Al público en aquel entonces al igual que ahora, casi un siglo después, se le vendía la idea de que la reina de belleza es más que un título. Es un concurso para inspirar a las mujeres jóvenes, para que logren sus sueños y así motivarlas a que sean agentes de cambio colaborando con los demás. Es raro leer esto cuando de por sí ya existen movimientos políticos articulados donde las mujeres son verdaderas agentes de cambio en la sociedad. Para justificarse, los concursos de belleza buscan excusas bonitas que satisfagan a las más ingenuas y a los más machistas. Dicen que lo que se examina es la presencia y el dominio en escena, que las concursantes promocionan sus provincias o ciudades y la identidad nacional. Todo menos admitir lo obvio: que es un espectáculo que sirve para poner a la mujer en una posición subordinada, en una sociedad machista que disfruta cosificándolas.
Los certámenes de belleza se contraponen con el arduo y complejo trabajo de acabar con la violencia contra la mujer, con los abortos clandestinos, la disparidad salarial y la falta de representación política de las mujeres, de hecho los hacen parecer problemas postergables. Y ahí se encuentran las concursantes, desesperadas por la aprobación de un jurado que las descartará un año más tarde.

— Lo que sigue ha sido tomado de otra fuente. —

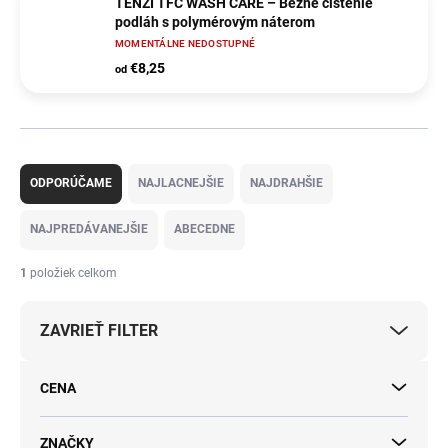
TENZI TFC WASH CARE – Bežné čistenie
podláh s polymérovým náterom
MOMENTÁLNE NEDOSTUPNÉ
€8,25
od
R
a
ODPORÚČAME
NAJLACNEJŠIE
NAJDRAHŠIE
d
e
NAJPREDÁVANEJŠIE
ABECEDNE
n
i
1
položiek celkom
e
p
ZAVRIEŤ FILTER
r
o
d
CENA
u
k
t
ZNAČKY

El sistema patriarcal no solo impone estereotipos de belleza y comportamiento, sino que los condiciona para que se interiorice el mensaje de que en verdad las mujeres son las que quieren esos estándares. En una sociedad machista, en donde desde que nacen se nos enseña que la estética es mucho más importante que la inteligencia, estos certámenes son un claro síntoma del sexismo de una sociedad machista.
Un gran desafío como sociedad es dejar de idealizar la belleza. ¿En qué nos basamos para saber o decir quién es más bello que quién? ¿Cuál es el concepto de lindo? El sólo hecho que exista un concurso de belleza es discriminatorio en tanto que se resalta la belleza en contrariedad a la fealdad y se juzgue a las mujeres por un atributo aislado, reduciendo los mismos a instrumentos de placer para otra persona.
Aunque la prohibición de este tipo de certámenes pone en observación la idea de estar ganando una batalla. Ya hace un tiempo la difusión de videos y fotos de mujeres en situaciones íntimas que se difunden por internet son los nuevos formatos de cosificación. Quizás no estemos asistiendo a un cambio paradigmático sino a una mera metamorfosis. Las viejas formas, en nuevas prácticas.
LOS CONCURSOS DE BELLEZA SE CONTRAPONEN CON LA LEY
Los concursos de belleza en sus múltiples formas son una práctica extendida y naturalizada en la vida social, sin embargo, chocan con la Ley 26485, que define a la violencia simbólica como “la que a través de patrones estereotipados, mensajes, valores, iconos o signos transmita y reproduzca dominación, desigualdad y discriminación, naturalizando la subordinación de la mujer en la sociedad”. Es por eso que, asociaciones de mujeres, organización de la sociedad civil y entidades públicas han comenzado a problematizar estas prácticas, contribuyendo a visibilizar su carácter violento, instalando el debate social y, sirviéndose de la ley para dar algunos golpes al patriarcado.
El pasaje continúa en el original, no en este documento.